What needs to be done → An exact reproduction of the listing, minus the pictures, is the required output.

Available data →
-*-*-

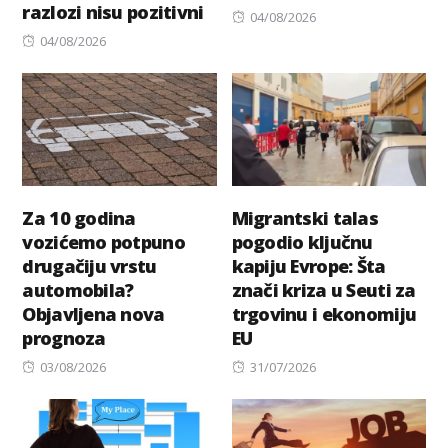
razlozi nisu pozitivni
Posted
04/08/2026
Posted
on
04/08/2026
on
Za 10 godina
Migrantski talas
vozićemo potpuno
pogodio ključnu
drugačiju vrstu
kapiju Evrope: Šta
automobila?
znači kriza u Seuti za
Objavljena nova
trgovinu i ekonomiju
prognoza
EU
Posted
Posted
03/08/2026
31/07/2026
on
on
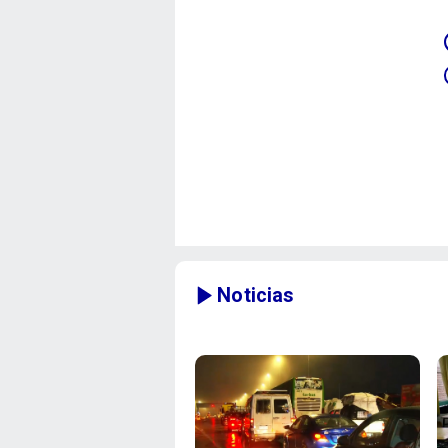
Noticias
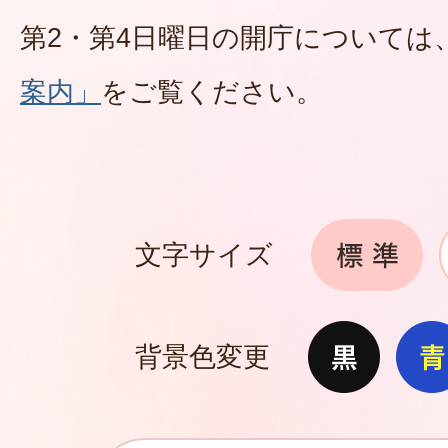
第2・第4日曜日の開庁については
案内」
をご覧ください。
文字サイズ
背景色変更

-*-*-

Written reply →
razlozi nisu pozitivni
Posted
04/08/2026
Posted
on
04/08/2026
on
Za 10 godina
Migrantski talas
vozićemo potpuno
pogodio ključnu
drugačiju vrstu
kapiju Evrope: Šta
automobila?
znači kriza u Seuti za
Objavljena nova
trgovinu i ekonomiju
prognoza
EU
Posted
Posted
03/08/2026
31/07/2026
on
on
Noticias
第2・第4日曜日の開庁については
案内」
をご覧ください。
文字サイズ
背景色変更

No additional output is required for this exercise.